Die ICCO schätzt, dass der Kakao-Export in diesen Ländern durch den Einsatz der Ersatzfette um bis zu einem Fünftel zurück gehen könnte.

«Millionen Kleinbauernfamilien in Westafrika bestreiten mit dem Anbau von Kakao ihr Einkommen», protestierte die deutsche Nichtregierungs-Organisation «BUKO Agrar Koordination» schon 1998 gegen die 5%-Norm. «Geringere Verkaufserlöse für Kakao bedeuten für diese Familien eine dramatische Verschlechterung ihrer ohnehin schon miserablen Lebensbedingungen.»

Ähnlich sieht es Peter Niggli von der Arbeitsgemeinschaft Schweizer Hilfswerke Swisscoalition. «Die EU-Richtlinie geht auf Kosten der Kakao-Produzenten.» Dafür gewännen die Palmöl-Produzenten ein bisschen.

Gewinner und Verlierer zusammen genommen, würde teurerer Kakao durch billigere Produkte ersetzt. Insgesamt verschlechterten sich deshalb die Handelsbedingungen, das Verhältnis zwischen Import- und Exportpreisen.

«Das verstärkt den Trend, dass die Exporte weniger Devisen einbringen und die Schulden schwieriger zu bedienen sind. So dreht sich die Schuldenspirale.»

Niggli bestätigt aber auch die Aussagen der Schokoladehersteller: «Bei der Schweizer Schokolade steht der Ruf auf dem Spiel. Sie ist kein Massenprodukt, bei dem nur die Kosten zählen.»

swissinfo, Philippe Kropf

Auszug aus 2000/36/EG vom 23. Juni 2000:

«Neben Kakaobutter dürfen die aufgeführten pflanzlichen Fette den Schokolade-Erzeugnissen zugesetzt werden. Der Anteil darf nach Abzug des Gesamtgewichts der anderen verwendeten Lebensmittel höchstens 5% des Enderzeugnisses betragen.»

«Die Schokolade-Erzeugnisse dürfen in allen Mitgliedstaaten vermarktet werden, sofern die Angaben auf dem Etikett durch den ins Auge fallenden und deutlich lesbaren Hinweis ‹enthält neben Kakaobutter auch andere pflanzliche Fette› ergänzt werden.»

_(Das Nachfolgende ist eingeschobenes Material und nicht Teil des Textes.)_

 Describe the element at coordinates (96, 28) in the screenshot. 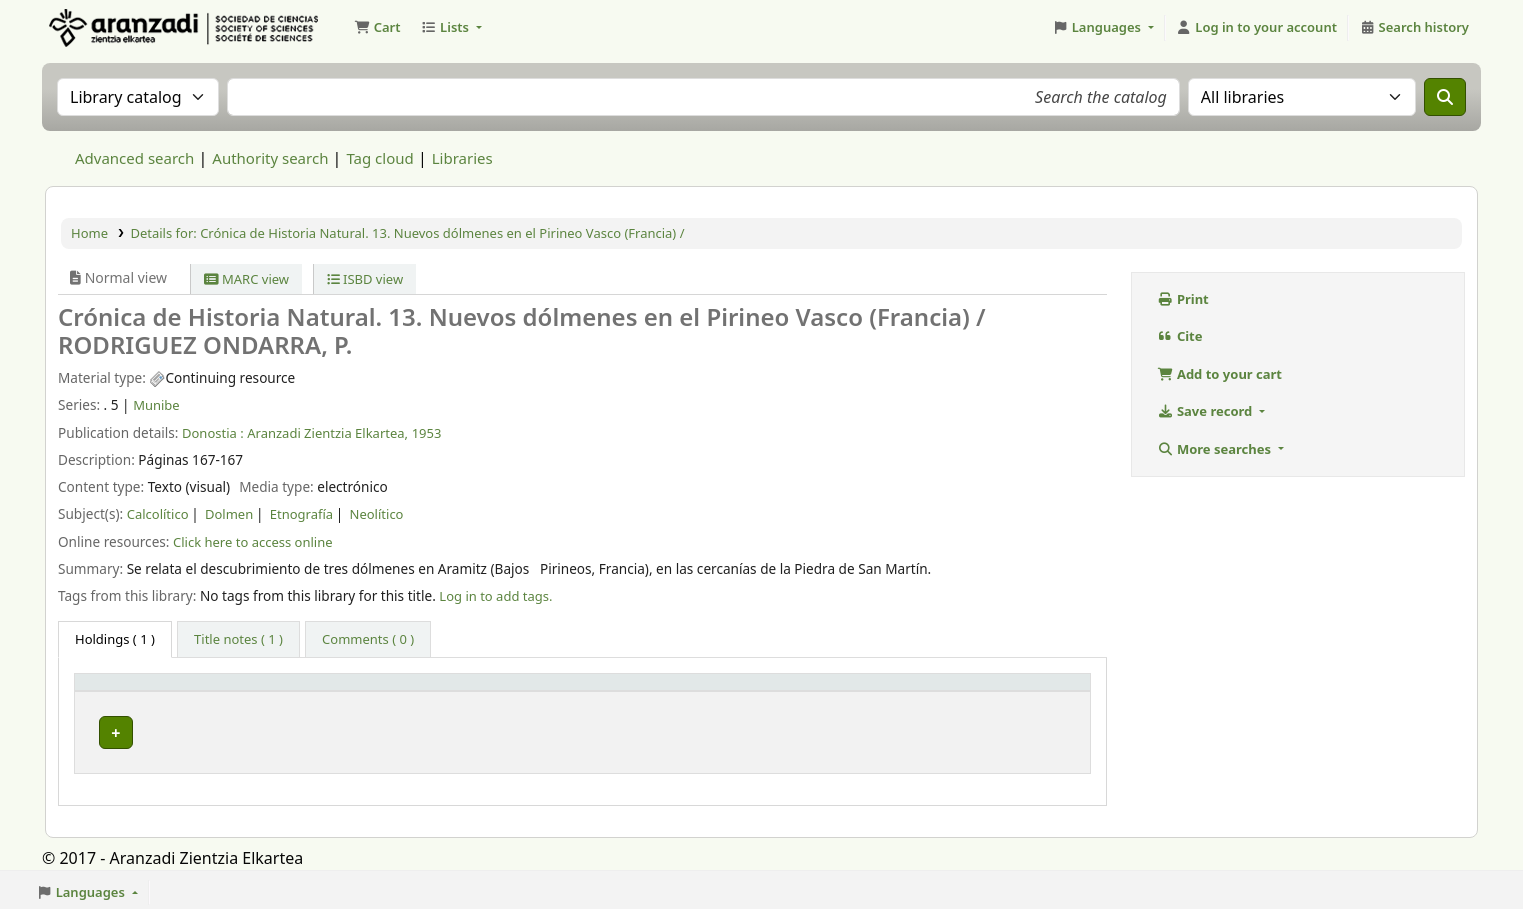 I see `Aranzadi Zientzia Elkartea Liburutegia` at that location.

Die Schokolade-Tradition in Ländern wie Frankreich, Belgien und der Schweiz verlangt nach reiner Kakaobutter in der Schokolade. In Grossbritannien, Irland, Dänemark und Skandinavien werden schon lange auch andere Pflanzenfette beigemischt.

Bei der Umsetzung des EU-Binnenmarkts mussten die Rahmenbedingungen für die Schokolade-Rezepte vereinheitlicht werden.

Die hitzigen Debatten, was denn nun «reine Schokolade» sei, sorgten als «Schokolade-Krieg» für Schlagzeilen.

In der Abstimmung unterlagen schliesslich die Traditionalisten, die 5%-Norm wurde angenommen. So darf Schokolade ab Anfang August bis zu 5% genau definierte, tropische Ersatzfette beinhalten.